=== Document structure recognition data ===
*****

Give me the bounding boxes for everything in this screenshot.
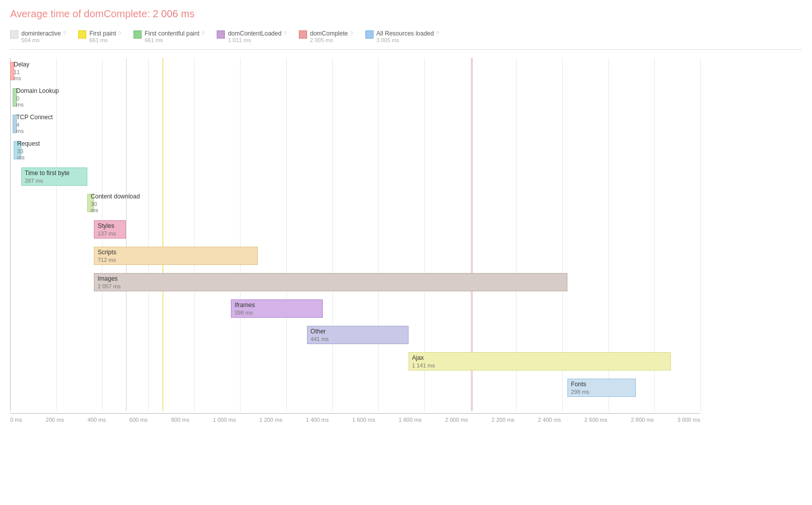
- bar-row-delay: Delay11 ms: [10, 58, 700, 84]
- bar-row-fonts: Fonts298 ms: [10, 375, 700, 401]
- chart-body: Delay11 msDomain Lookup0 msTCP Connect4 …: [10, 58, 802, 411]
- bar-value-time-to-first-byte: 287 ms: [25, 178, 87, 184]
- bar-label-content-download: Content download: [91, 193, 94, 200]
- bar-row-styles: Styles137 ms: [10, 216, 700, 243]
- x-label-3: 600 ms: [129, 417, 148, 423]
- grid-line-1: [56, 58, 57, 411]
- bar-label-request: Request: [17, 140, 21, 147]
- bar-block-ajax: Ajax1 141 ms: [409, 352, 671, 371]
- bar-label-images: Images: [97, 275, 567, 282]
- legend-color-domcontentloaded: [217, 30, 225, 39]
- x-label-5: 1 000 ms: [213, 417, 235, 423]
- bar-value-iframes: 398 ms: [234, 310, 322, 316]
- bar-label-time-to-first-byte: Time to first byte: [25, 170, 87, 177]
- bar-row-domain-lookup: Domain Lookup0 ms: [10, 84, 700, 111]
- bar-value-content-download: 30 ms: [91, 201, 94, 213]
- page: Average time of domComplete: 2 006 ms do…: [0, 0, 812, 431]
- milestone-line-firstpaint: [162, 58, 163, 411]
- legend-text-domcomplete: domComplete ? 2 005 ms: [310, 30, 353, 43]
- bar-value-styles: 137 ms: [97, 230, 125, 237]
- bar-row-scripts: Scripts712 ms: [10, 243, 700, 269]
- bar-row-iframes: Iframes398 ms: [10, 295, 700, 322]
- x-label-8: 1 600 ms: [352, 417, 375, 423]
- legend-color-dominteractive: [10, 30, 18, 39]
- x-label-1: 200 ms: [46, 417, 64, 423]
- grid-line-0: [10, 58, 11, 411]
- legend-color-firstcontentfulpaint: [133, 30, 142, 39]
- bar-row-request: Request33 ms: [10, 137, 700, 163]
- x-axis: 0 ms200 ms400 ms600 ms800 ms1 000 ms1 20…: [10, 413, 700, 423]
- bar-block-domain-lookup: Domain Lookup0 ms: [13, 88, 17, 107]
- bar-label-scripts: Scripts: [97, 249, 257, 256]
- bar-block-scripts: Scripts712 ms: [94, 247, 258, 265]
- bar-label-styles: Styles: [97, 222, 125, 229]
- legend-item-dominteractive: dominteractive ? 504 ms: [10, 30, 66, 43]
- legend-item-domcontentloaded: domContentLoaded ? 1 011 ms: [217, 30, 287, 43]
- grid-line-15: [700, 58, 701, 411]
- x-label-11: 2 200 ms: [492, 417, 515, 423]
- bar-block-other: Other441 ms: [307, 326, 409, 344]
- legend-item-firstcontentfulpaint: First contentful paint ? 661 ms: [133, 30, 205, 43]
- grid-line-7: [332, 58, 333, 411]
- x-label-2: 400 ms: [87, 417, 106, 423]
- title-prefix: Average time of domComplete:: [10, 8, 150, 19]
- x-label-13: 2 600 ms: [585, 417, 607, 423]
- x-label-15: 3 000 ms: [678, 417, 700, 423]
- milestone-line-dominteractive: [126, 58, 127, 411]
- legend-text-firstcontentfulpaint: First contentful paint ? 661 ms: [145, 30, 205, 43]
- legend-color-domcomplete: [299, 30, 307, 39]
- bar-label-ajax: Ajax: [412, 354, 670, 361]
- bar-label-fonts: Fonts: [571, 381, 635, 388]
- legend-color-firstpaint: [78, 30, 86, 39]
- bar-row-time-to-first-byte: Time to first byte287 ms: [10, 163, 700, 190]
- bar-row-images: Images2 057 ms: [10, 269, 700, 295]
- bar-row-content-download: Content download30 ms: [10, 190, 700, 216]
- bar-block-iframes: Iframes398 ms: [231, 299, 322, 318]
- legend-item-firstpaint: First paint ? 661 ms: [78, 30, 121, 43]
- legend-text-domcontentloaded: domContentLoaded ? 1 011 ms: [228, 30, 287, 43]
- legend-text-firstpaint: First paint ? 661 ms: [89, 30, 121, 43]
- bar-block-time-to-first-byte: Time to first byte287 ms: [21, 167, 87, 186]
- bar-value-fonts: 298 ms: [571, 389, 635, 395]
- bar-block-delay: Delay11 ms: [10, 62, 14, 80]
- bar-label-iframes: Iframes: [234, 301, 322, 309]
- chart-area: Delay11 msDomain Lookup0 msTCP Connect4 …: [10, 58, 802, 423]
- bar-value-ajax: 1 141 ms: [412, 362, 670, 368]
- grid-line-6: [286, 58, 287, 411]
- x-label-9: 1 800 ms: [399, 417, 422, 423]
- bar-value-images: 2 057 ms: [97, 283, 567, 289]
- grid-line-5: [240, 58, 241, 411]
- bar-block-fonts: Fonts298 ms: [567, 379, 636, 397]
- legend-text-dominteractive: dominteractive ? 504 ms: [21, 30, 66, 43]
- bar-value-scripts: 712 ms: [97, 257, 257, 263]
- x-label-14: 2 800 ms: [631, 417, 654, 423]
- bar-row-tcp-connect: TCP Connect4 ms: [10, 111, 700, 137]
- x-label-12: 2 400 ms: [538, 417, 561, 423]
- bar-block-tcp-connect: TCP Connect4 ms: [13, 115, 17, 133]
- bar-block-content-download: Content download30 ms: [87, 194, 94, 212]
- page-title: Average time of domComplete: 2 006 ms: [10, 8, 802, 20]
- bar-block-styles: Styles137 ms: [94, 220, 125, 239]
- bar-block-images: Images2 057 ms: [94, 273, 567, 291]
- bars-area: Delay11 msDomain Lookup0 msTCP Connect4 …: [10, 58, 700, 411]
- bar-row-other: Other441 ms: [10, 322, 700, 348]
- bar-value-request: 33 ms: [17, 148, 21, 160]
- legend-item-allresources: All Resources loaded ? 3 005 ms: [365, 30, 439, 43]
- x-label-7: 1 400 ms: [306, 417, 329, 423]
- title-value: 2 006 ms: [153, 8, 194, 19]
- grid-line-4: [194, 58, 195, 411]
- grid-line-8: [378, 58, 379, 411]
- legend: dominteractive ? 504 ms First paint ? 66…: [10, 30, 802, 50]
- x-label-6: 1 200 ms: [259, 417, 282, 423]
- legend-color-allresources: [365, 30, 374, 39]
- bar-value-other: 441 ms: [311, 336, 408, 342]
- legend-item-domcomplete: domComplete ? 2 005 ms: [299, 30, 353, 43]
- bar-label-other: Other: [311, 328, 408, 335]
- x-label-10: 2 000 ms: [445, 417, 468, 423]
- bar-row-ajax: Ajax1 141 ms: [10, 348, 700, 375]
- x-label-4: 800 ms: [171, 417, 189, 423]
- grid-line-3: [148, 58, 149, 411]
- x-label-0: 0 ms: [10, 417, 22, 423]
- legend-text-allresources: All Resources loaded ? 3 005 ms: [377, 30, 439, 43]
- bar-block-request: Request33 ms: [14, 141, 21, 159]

*****

An exact, picture-free copy of the entries is required.

=== EXERCISE OUTPUT ===
Give me the bounding boxes for everything in this screenshot.
- bar-row-delay: Delay11 ms: [10, 58, 700, 84]
- bar-row-fonts: Fonts298 ms: [10, 375, 700, 401]
- chart-body: Delay11 msDomain Lookup0 msTCP Connect4 …: [10, 58, 802, 411]
- bar-value-time-to-first-byte: 287 ms: [25, 178, 87, 184]
- bar-label-content-download: Content download: [91, 193, 94, 200]
- bar-row-styles: Styles137 ms: [10, 216, 700, 243]
- x-label-3: 600 ms: [129, 417, 148, 423]
- grid-line-1: [56, 58, 57, 411]
- bar-label-request: Request: [17, 140, 21, 147]
- bar-block-ajax: Ajax1 141 ms: [409, 352, 671, 371]
- bar-label-images: Images: [97, 275, 567, 282]
- legend-color-domcontentloaded: [217, 30, 225, 39]
- x-label-5: 1 000 ms: [213, 417, 235, 423]
- bar-value-iframes: 398 ms: [234, 310, 322, 316]
- bar-label-time-to-first-byte: Time to first byte: [25, 170, 87, 177]
- bar-row-domain-lookup: Domain Lookup0 ms: [10, 84, 700, 111]
- bar-value-content-download: 30 ms: [91, 201, 94, 213]
- page: Average time of domComplete: 2 006 ms do…: [0, 0, 812, 431]
- milestone-line-firstpaint: [162, 58, 163, 411]
- legend-text-domcomplete: domComplete ? 2 005 ms: [310, 30, 353, 43]
- bar-value-styles: 137 ms: [97, 230, 125, 237]
- bar-row-scripts: Scripts712 ms: [10, 243, 700, 269]
- bar-row-iframes: Iframes398 ms: [10, 295, 700, 322]
- x-label-8: 1 600 ms: [352, 417, 375, 423]
- legend-color-dominteractive: [10, 30, 18, 39]
- x-label-1: 200 ms: [46, 417, 64, 423]
- grid-line-0: [10, 58, 11, 411]
- legend-color-firstcontentfulpaint: [133, 30, 142, 39]
- bar-row-request: Request33 ms: [10, 137, 700, 163]
- x-axis: 0 ms200 ms400 ms600 ms800 ms1 000 ms1 20…: [10, 413, 700, 423]
- bar-block-domain-lookup: Domain Lookup0 ms: [13, 88, 17, 107]
- bar-label-scripts: Scripts: [97, 249, 257, 256]
- bar-block-scripts: Scripts712 ms: [94, 247, 258, 265]
- bar-label-styles: Styles: [97, 222, 125, 229]
- legend-item-dominteractive: dominteractive ? 504 ms: [10, 30, 66, 43]
- legend-item-domcontentloaded: domContentLoaded ? 1 011 ms: [217, 30, 287, 43]
- grid-line-15: [700, 58, 701, 411]
- x-label-11: 2 200 ms: [492, 417, 515, 423]
- bar-block-other: Other441 ms: [307, 326, 409, 344]
- legend-item-firstcontentfulpaint: First contentful paint ? 661 ms: [133, 30, 205, 43]
- grid-line-7: [332, 58, 333, 411]
- x-label-2: 400 ms: [87, 417, 106, 423]
- title-prefix: Average time of domComplete:: [10, 8, 150, 19]
- x-label-13: 2 600 ms: [585, 417, 607, 423]
- x-label-15: 3 000 ms: [678, 417, 700, 423]
- milestone-line-dominteractive: [126, 58, 127, 411]
- legend-text-firstcontentfulpaint: First contentful paint ? 661 ms: [145, 30, 205, 43]
- legend-color-domcomplete: [299, 30, 307, 39]
- bar-label-ajax: Ajax: [412, 354, 670, 361]
- bar-label-fonts: Fonts: [571, 381, 635, 388]
- legend-color-firstpaint: [78, 30, 86, 39]
- bar-row-time-to-first-byte: Time to first byte287 ms: [10, 163, 700, 190]
- bar-row-images: Images2 057 ms: [10, 269, 700, 295]
- bar-row-content-download: Content download30 ms: [10, 190, 700, 216]
- bar-block-iframes: Iframes398 ms: [231, 299, 322, 318]
- legend-item-firstpaint: First paint ? 661 ms: [78, 30, 121, 43]
- legend-text-domcontentloaded: domContentLoaded ? 1 011 ms: [228, 30, 287, 43]
- legend-text-firstpaint: First paint ? 661 ms: [89, 30, 121, 43]
- bar-block-time-to-first-byte: Time to first byte287 ms: [21, 167, 87, 186]
- bar-value-fonts: 298 ms: [571, 389, 635, 395]
- bar-block-delay: Delay11 ms: [10, 62, 14, 80]
- bar-label-iframes: Iframes: [234, 301, 322, 309]
- chart-area: Delay11 msDomain Lookup0 msTCP Connect4 …: [10, 58, 802, 423]
- bar-value-ajax: 1 141 ms: [412, 362, 670, 368]
- grid-line-6: [286, 58, 287, 411]
- x-label-9: 1 800 ms: [399, 417, 422, 423]
- bar-value-images: 2 057 ms: [97, 283, 567, 289]
- grid-line-5: [240, 58, 241, 411]
- bar-block-fonts: Fonts298 ms: [567, 379, 636, 397]
- legend-text-dominteractive: dominteractive ? 504 ms: [21, 30, 66, 43]
- bar-value-scripts: 712 ms: [97, 257, 257, 263]
- x-label-14: 2 800 ms: [631, 417, 654, 423]
- bar-row-tcp-connect: TCP Connect4 ms: [10, 111, 700, 137]
- x-label-12: 2 400 ms: [538, 417, 561, 423]
- bar-block-tcp-connect: TCP Connect4 ms: [13, 115, 17, 133]
- bar-block-content-download: Content download30 ms: [87, 194, 94, 212]
- page-title: Average time of domComplete: 2 006 ms: [10, 8, 802, 20]
- bar-block-styles: Styles137 ms: [94, 220, 125, 239]
- bar-block-images: Images2 057 ms: [94, 273, 567, 291]
- bars-area: Delay11 msDomain Lookup0 msTCP Connect4 …: [10, 58, 700, 411]
- bar-row-other: Other441 ms: [10, 322, 700, 348]
- bar-value-request: 33 ms: [17, 148, 21, 160]
- legend-item-allresources: All Resources loaded ? 3 005 ms: [365, 30, 439, 43]
- x-label-7: 1 400 ms: [306, 417, 329, 423]
- title-value: 2 006 ms: [153, 8, 194, 19]
- grid-line-4: [194, 58, 195, 411]
- grid-line-8: [378, 58, 379, 411]
- legend: dominteractive ? 504 ms First paint ? 66…: [10, 30, 802, 50]
- x-label-6: 1 200 ms: [259, 417, 282, 423]
- legend-color-allresources: [365, 30, 374, 39]
- bar-value-other: 441 ms: [311, 336, 408, 342]
- legend-item-domcomplete: domComplete ? 2 005 ms: [299, 30, 353, 43]
- bar-label-other: Other: [311, 328, 408, 335]
- x-label-10: 2 000 ms: [445, 417, 468, 423]
- bar-row-ajax: Ajax1 141 ms: [10, 348, 700, 375]
- x-label-4: 800 ms: [171, 417, 189, 423]
- grid-line-3: [148, 58, 149, 411]
- x-label-0: 0 ms: [10, 417, 22, 423]
- legend-text-allresources: All Resources loaded ? 3 005 ms: [377, 30, 439, 43]
- bar-block-request: Request33 ms: [14, 141, 21, 159]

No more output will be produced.